-------- Data in this exercise

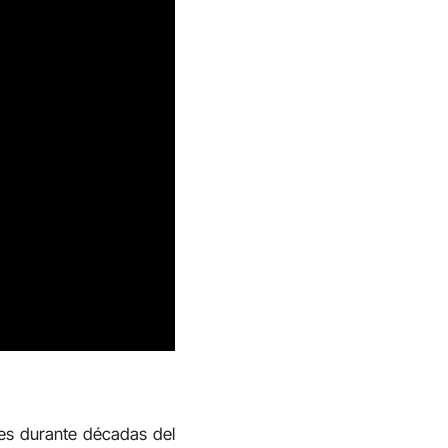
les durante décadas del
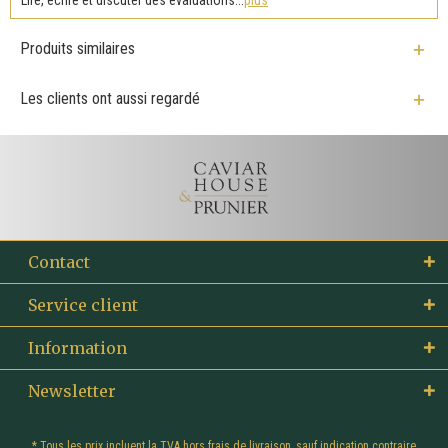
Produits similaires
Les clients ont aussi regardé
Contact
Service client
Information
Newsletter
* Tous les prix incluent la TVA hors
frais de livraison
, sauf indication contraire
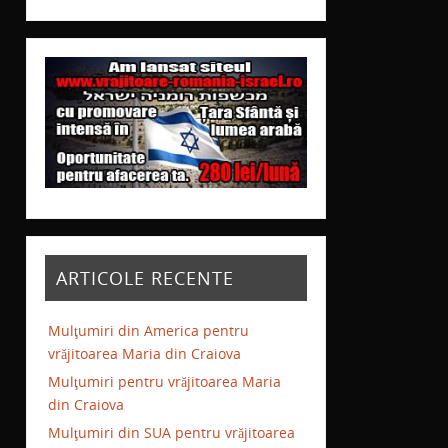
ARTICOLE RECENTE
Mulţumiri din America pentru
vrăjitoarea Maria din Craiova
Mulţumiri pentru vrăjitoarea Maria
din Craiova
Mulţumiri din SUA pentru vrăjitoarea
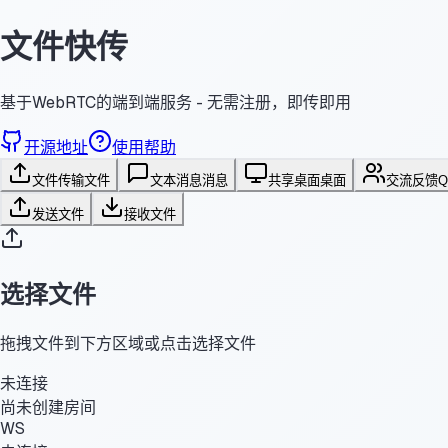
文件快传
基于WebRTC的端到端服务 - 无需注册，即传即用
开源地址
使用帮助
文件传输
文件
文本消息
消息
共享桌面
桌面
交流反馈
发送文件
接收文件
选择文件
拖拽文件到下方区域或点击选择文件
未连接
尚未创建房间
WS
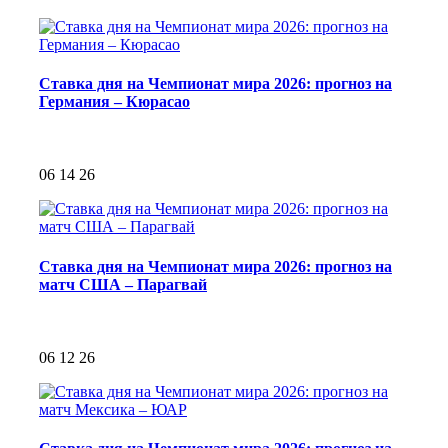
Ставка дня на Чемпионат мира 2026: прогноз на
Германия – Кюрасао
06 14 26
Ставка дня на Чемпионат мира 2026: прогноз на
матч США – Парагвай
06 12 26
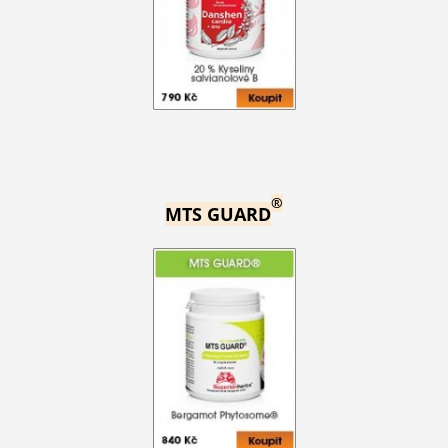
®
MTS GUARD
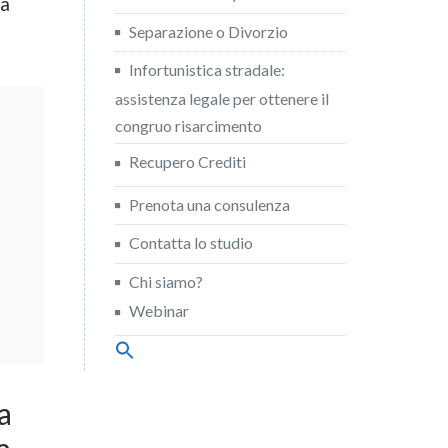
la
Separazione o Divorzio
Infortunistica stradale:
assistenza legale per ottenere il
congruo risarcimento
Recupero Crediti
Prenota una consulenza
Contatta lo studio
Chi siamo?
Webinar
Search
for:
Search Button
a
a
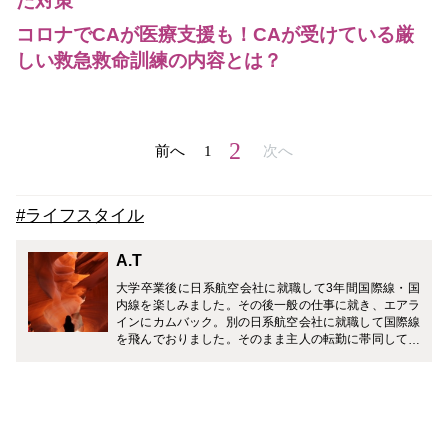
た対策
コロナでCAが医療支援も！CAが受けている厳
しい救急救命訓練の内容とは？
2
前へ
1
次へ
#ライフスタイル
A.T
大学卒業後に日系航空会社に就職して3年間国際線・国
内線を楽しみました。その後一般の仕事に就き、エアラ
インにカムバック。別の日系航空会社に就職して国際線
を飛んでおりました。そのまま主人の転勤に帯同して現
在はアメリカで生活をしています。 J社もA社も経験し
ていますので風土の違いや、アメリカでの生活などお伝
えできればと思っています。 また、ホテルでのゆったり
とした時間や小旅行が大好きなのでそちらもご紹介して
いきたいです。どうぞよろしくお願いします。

----------------

→ Prompt: If a line above holds the string "Craiova", return it as it stands.

→ Solution below:
vrăjitoarea Maria din Craiova
din Craiova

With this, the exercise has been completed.